RECORDS FOR THIS TASK —
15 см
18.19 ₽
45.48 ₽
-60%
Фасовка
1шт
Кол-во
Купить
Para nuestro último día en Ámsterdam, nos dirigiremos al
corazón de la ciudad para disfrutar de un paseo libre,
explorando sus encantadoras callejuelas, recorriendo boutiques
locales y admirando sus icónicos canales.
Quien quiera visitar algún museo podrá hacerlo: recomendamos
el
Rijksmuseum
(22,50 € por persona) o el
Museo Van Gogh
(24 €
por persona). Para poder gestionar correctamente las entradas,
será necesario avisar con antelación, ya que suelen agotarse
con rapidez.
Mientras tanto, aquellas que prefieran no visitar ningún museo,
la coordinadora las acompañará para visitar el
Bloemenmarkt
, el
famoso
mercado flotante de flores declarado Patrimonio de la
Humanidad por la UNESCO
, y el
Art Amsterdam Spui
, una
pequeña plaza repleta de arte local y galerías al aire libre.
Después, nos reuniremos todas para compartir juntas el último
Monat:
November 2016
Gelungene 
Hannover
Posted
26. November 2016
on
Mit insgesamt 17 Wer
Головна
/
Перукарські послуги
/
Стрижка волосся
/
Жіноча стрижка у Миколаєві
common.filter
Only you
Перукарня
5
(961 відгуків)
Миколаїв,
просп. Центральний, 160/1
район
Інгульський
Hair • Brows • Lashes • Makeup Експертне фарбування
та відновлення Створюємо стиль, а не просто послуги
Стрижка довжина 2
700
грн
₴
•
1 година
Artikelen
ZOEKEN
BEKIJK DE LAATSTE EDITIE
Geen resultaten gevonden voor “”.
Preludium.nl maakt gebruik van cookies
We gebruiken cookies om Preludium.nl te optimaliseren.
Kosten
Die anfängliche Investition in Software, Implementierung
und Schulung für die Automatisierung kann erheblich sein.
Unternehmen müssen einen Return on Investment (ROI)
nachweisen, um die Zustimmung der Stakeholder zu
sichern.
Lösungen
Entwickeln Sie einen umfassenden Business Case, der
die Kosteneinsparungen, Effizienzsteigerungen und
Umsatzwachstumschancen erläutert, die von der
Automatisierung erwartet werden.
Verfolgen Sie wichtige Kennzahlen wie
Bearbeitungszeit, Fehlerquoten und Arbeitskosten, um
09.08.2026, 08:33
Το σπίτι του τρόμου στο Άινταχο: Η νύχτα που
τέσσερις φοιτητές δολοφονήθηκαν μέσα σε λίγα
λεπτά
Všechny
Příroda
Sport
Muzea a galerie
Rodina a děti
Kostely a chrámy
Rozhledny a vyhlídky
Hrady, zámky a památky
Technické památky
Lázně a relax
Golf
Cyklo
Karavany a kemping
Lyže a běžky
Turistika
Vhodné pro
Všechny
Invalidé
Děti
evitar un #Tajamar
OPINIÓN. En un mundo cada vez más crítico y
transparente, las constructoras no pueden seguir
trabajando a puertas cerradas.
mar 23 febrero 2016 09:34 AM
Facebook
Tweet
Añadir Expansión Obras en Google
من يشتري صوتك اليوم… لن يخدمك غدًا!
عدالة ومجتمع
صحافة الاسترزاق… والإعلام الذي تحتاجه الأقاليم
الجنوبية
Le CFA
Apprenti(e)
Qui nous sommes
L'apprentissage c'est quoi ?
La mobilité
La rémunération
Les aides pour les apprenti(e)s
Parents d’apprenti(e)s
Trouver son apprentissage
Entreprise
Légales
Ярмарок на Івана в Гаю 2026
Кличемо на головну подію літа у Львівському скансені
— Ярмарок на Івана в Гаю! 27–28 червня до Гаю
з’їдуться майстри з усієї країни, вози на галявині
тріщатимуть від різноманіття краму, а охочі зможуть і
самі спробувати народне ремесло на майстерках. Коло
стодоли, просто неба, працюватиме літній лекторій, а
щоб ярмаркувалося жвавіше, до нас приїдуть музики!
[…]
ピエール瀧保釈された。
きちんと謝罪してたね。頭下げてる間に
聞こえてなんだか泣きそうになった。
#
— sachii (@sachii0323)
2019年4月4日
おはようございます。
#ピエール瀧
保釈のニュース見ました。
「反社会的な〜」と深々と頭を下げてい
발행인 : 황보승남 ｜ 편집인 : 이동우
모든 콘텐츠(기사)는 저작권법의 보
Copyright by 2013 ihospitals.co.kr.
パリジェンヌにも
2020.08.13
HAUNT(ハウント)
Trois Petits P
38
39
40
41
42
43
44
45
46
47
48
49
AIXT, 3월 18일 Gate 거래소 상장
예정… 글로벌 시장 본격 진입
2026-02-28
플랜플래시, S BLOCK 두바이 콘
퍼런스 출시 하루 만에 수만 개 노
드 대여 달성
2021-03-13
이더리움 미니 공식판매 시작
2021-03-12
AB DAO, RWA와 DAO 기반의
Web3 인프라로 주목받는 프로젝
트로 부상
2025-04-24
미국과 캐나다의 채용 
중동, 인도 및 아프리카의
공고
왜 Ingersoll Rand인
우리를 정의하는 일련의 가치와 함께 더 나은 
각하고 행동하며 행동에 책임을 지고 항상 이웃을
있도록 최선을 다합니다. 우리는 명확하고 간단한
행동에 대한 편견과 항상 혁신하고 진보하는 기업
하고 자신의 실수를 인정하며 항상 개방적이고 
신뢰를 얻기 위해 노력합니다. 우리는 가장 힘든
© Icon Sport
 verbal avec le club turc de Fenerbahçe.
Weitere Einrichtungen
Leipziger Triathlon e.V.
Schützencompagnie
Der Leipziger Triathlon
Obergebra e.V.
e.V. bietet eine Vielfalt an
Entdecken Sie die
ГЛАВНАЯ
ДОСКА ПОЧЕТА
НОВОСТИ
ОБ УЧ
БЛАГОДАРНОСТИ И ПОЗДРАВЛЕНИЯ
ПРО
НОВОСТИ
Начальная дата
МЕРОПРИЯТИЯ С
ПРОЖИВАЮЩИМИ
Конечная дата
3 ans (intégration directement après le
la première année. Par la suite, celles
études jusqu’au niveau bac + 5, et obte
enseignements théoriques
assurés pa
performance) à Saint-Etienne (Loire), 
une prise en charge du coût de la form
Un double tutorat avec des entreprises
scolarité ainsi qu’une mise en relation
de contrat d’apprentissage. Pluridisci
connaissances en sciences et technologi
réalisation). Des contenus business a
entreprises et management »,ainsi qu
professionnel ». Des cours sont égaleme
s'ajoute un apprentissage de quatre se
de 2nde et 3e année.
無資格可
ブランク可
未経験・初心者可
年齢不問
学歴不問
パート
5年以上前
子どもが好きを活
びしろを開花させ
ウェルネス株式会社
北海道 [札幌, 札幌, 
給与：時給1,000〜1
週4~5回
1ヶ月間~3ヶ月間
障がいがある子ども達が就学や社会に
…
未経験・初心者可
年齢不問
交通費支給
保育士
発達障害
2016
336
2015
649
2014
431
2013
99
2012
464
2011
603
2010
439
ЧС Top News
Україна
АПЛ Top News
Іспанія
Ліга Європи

PROBLEM TO SOLVE —
Copy every line in the entries above that has the string "cookies" in it.

PROBLEM SOLUTION —
Preludium.nl maakt gebruik van cookies
We gebruiken cookies om Preludium.nl te optimaliseren.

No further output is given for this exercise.